_What you need to do_
All lines of the material below that include the string "Diagnostics" are to be copied.

*** Data to process Section Begins ***

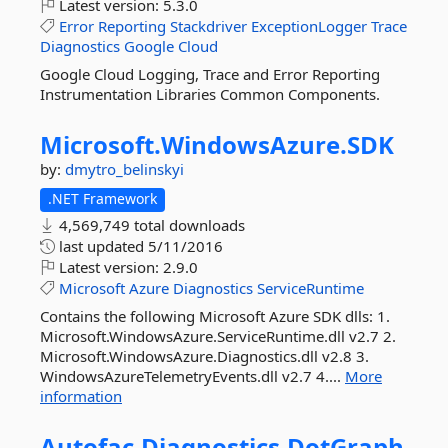
Latest version:
5.3.0
Error
Reporting
Stackdriver
ExceptionLogger
Trace
Diagnostics
Google
Cloud
Google Cloud Logging, Trace and Error Reporting
Instrumentation Libraries Common Components.
Microsoft.
WindowsAzure.
SDK
by:
dmytro_belinskyi
.NET Framework
4,569,749 total downloads
last updated
5/11/2016
Latest version:
2.9.0
Microsoft
Azure
Diagnostics
ServiceRuntime
Contains the following Microsoft Azure SDK dlls: 1.
Microsoft.WindowsAzure.ServiceRuntime.dll v2.7 2.
Microsoft.WindowsAzure.Diagnostics.dll v2.8 3.
WindowsAzureTelemetryEvents.dll v2.7 4....
More
information
Autofac.
Diagnostics.
DotGraph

*** Data to process Section Ends ***

_Response to the task_
Diagnostics
Diagnostics
Microsoft.WindowsAzure.Diagnostics.dll v2.8 3.
Diagnostics.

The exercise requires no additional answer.